Chemical vapor deposition methods are employed to form films of material on substrates such as wafers or other surfaces during the manufacture or processing of semiconductors. In chemical vapor deposition, a chemical vapor deposition precursor, also known as a chemical vapor deposition organometallic compound, is decomposed thermally, chemically, photochemically or by plasma activation, to form a thin film having a desired composition. Typically, a chemical vapor deposition organometallic precursor can be contacted with a substrate that is heated to a temperature higher than the decomposition temperature of the precursor, to form a metal or metal oxide film on the substrate.

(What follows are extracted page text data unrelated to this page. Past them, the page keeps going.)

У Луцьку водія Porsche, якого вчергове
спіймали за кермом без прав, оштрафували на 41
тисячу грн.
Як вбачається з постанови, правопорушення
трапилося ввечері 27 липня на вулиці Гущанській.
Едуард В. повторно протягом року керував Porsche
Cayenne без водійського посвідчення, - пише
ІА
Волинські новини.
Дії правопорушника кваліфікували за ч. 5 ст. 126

For example, aluminum interconnects are used in the manufacture of DRAM type microchips and flash memory devices. Aluminum is a good conductor of electricity and is easy to deposit by chemical vapor deposition. Aluminum oxide (alumina) is an insulator used in microchip manufacture. A popular precursor for aluminum and alumina chemical vapor deposition is trimethylaluminum. Trimethylaluminum, however, is extremely pyrophoric and difficult to handle. 1-Methylpyrrolidinealane (MPA) is a free flowing, non-pyrophoric precursor to aluminum and alumina with good stability, a low decomposition temperature and a high vapor pressure.

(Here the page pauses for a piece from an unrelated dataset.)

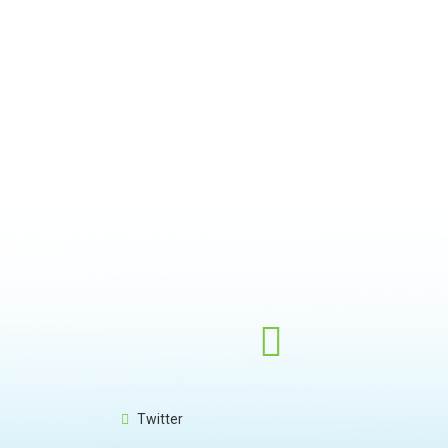
Twitter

The synthetic processes utilized to generate organometallic precursors are highly important, and must insure safety, high purity, throughput, and consistency. However, the air-sensitive nature of the starting materials make the synthesis of organometallic precursors more challenging. When starting materials are solids, it makes air-free transfer more difficult. Employing reactants that cannot be solvated can cause mixing and handling problems in the process, especially in large scale production. Furthermore, the use of reactants that cannot be solvated can lead to lower product yields. Therefore, developing a methodology for producing organometallic precursors that addresses the aforementioned potential hold-ups would be beneficial toward establishing the production of these materials for use in the electronics industry.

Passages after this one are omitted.